A recent example of this would be the “Don’t Say Gay” bill advancing in Florida. There has been an uproar in response to this bill, and it is completely valid to form your own opinions as long as they are based on accurate information.

Unfortunately, the bill itself has been severely misconstrued to the point of many groups of people being completely misinformed on what exactly they’re protesting. There have been articles saying that it’ll ban LGBTQ+ education and advocacy completely within the public school system.

I’ve read the bill, and the truth is it aims to prohibit conversations about sexual orientation and gender identity within primary schools. As a queer high school student, I never recall having a conversation about sexual orientation or gender identity that young in the first place. 

Realistically speaking, many adolescents don’t begin exploring their sexuality or gender identity until their early teens. If they did begin to inquire as young as elementary school age, that conversation is most likely best had with their parents. 

Initially, I was completely opposed to the bill as well due to the way it was being portrayed on common platforms. I was led to believe that it would affect older public school students that were more likely to be exposed to queerness in general. 

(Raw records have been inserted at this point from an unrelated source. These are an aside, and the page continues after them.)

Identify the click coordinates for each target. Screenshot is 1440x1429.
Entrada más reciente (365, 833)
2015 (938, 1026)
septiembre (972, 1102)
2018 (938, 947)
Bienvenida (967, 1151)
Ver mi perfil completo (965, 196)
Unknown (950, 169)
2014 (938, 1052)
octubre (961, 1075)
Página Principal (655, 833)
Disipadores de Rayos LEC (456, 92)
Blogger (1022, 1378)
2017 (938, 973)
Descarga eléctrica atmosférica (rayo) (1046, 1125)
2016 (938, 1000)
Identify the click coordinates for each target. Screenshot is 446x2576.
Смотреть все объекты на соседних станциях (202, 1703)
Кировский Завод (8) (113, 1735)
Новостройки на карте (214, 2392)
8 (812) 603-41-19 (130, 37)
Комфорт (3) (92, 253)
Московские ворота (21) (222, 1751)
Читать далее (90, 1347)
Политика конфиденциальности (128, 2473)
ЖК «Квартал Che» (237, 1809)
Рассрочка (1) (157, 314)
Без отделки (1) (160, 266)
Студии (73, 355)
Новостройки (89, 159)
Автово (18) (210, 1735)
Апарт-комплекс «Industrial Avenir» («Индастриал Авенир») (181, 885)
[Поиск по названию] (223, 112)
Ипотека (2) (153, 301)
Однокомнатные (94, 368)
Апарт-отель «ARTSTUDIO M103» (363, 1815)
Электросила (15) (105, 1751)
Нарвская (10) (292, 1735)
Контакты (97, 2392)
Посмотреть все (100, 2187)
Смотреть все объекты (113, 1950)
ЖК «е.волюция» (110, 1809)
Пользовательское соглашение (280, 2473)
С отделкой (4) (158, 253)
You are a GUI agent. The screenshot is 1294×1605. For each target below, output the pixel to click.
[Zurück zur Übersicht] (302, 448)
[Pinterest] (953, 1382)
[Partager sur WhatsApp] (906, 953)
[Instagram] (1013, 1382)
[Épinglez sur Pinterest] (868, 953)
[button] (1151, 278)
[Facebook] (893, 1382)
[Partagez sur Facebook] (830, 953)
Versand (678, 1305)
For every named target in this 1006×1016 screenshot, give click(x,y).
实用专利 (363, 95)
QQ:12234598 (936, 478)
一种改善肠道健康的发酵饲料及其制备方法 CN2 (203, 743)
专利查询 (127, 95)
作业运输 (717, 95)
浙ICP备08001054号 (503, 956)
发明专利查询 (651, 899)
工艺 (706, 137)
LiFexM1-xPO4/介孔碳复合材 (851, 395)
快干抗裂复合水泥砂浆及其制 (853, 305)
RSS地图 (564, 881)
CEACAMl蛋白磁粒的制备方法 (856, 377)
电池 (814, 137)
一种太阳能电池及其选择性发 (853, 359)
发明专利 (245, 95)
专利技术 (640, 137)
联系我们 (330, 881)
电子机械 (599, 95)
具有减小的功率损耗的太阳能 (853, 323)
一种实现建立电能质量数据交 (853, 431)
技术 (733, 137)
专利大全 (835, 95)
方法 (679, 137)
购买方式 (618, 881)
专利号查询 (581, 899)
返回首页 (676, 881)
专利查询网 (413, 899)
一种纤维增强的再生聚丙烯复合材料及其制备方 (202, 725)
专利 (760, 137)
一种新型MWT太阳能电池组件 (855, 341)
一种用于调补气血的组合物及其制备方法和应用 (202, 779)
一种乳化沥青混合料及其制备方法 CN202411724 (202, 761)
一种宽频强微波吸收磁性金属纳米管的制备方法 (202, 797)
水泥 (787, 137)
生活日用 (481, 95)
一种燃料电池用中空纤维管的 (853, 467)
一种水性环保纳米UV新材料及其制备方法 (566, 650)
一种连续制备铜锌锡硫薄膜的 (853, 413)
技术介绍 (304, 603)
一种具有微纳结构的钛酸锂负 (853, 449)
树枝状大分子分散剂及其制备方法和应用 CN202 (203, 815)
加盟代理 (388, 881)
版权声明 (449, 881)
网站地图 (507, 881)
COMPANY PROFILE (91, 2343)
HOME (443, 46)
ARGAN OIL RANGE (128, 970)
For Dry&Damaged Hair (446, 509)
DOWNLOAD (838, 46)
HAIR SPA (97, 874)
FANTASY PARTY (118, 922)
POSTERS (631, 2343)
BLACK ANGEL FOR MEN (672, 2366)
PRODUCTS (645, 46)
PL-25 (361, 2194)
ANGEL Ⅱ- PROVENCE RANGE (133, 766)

Of course, it is still warranted to protest the passing of this bill or even support it, but I am willing to bet that a good majority of people protesting it haven’t actually read it. That being said, lack of research runs rampant within online activism, and it’s beginning to harm important causes more than aid them.

I challenge everyone to read into things they see online before forming opinions because if not, we create echo chambers of misinformed people. Education is the most important tool of change, and the quality of a message is way more important than how many people are seeing it.